Before the siege, Gbowee had begun organizing. She started with the women of her own Lutheran church, then reached out to Asatu Bah Kenneth, a Muslim policewoman, and together they built something Monrovia had not seen: a coalition that crossed the line between Christian and Muslim communities. Thousands of women dressed in white gathered in open spaces, staging silent protests. They sat in the fish market near the road Taylor used to reach his executive mansion, impossible to ignore. Their demand was simple: attend the peace talks in Ghana. Taylor eventually agreed, and when the negotiations in Accra stalled, the women reportedly blockaded the conference hall, refusing to let the delegates leave until they reached an agreement. It was political pressure stripped to its most elemental form: we will not move until you do.
On August 14, 2003, rebel forces lifted their siege and two hundred United States Marines landed to support a West African peacekeeping force. Taylor went into exile in Nigeria. The peace that followed was fragile but real. In 2005, Liberia held its first post-war election, and Ellen Johnson Sirleaf won, becoming the first woman elected head of state in Africa. The Women of Liberia Mass Action for Peace had played a direct role in making that election possible. In 2008, the documentary Pray the Devil Back to Hell told their story to an international audience.
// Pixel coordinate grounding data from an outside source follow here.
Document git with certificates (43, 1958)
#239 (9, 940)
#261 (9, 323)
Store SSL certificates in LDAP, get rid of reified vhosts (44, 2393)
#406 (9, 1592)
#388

In 2011, Leymah Gbowee and Ellen Johnson Sirleaf shared the Nobel Peace Prize with Yemeni activist Tawakkol Karman, honored for their nonviolent struggle for the safety of women and for women's rights to full participation in peacebuilding. The siege had lasted twenty-seven days. The movement it catalyzed reshaped a country.
Centered on Monrovia at 6.311N, 10.805W. The city occupies a peninsula between the Mesurado and St. Paul Rivers on the Atlantic coast. The siege encompassed the entire metropolitan area. Nearest airport is Spriggs Payne Airport (GLSP) on the coast, approximately 2 km east of downtown. Roberts International Airport (GLRB) is 56 km southeast in Harbel. Recommended viewing altitude: 3,000-5,000 feet for a citywide perspective showing the peninsula, river systems, and coastline. The seaport and downtown waterfront are clear landmarks. Tropical climate with heavy rainfall June through October.